Selamat pagi, Pak Denny.... Semoga kebaikan dan kesehatan baik jasmani maupun ruhani senantiasa menyertai Anda. Amin. Maaf, pembukaan dan salam saya hanya singkat, sebab saya tidak begitu pintar berbasa-basi. Tapi Insyaallah bukan berarti saya tidak baik hati, sebagaimana Anda juga. Lagi-lagi amin...
Saya menulis surat ini dari sebuah noktah teritori di bumi Indonesia..Duh Indonesia,.Pak Denny... sebuah nama yang membuat banyak orang bisa merinding.

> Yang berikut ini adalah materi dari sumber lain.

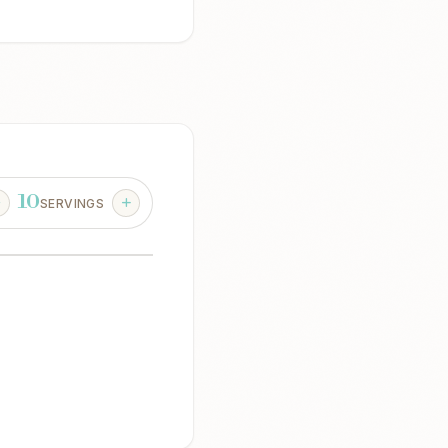
10
SERVINGS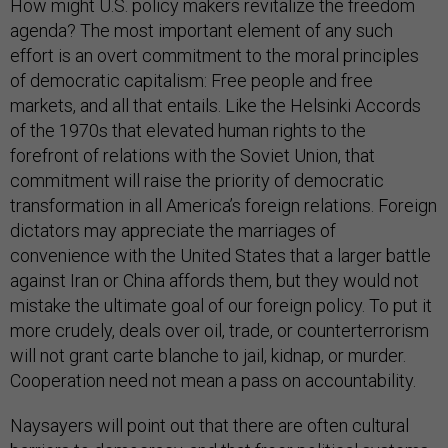
How might U.S. policy makers revitalize the freedom
agenda? The most important element of any such
effort is an overt commitment to the moral principles
of democratic capitalism: Free people and free
markets, and all that entails. Like the Helsinki Accords
of the 1970s that elevated human rights to the
forefront of relations with the Soviet Union, that
commitment will raise the priority of democratic
transformation in all America’s foreign relations. Foreign
dictators may appreciate the marriages of
convenience with the United States that a larger battle
against Iran or China affords them, but they would not
mistake the ultimate goal of our foreign policy. To put it
more crudely, deals over oil, trade, or counterterrorism
will not grant carte blanche to jail, kidnap, or murder.
Cooperation need not mean a pass on accountability.
Naysayers will point out that there are often cultural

Sebuah negara yang begitu molek dan kemerah-merahan menyongsong tahun politik. Tentu saja sebuah pesta politik yang dibangun di atas demokrasi liberal, demokrasi yang riuh penuh warna dan balon, yang membuat banyak orang menoleh lalu bercita-cita jadi politikus. Demokrasi semacam inilah yang membuat dari mulai tukang sablon sampai konsultan politik berikut lembaga survei laris manis tanjung kimpul. Ah, Anda tahu itu. Demokrasi Indonesia mutakhir tidak akan melupakan nama Anda sebagai salah satu tokoh konsultan politik di barisan awal sekaligus sebagai salah satu maestronya. Pengamat dan konsultan politik belakangan ini, yang luarbiasa lanyah dan masih berusia muda setiap kali habis salat mestinya mendoakan Anda karena tanpa pendahulu seperti Anda rasanya muskil profesi ini pun menjadi sohor, moncer dan mentereng.
Saya tidak berpanjang kata untuk membahas hal yang terlalu besar seperti Indonesia. Selain hanya menggarami laut, juga ini bukan saat yang tepat. Karena di pagi seperti ini, tidak perlu kita membahas hal yang terlalu serius. Pagi ini, Yogya mendung. Cocok untuk membahas hal yang ringan-ringan saja sembari menyeruput kopi dan mengisap udud. Eh tapi kalau tidak salah Anda tidak suka ngudud ya...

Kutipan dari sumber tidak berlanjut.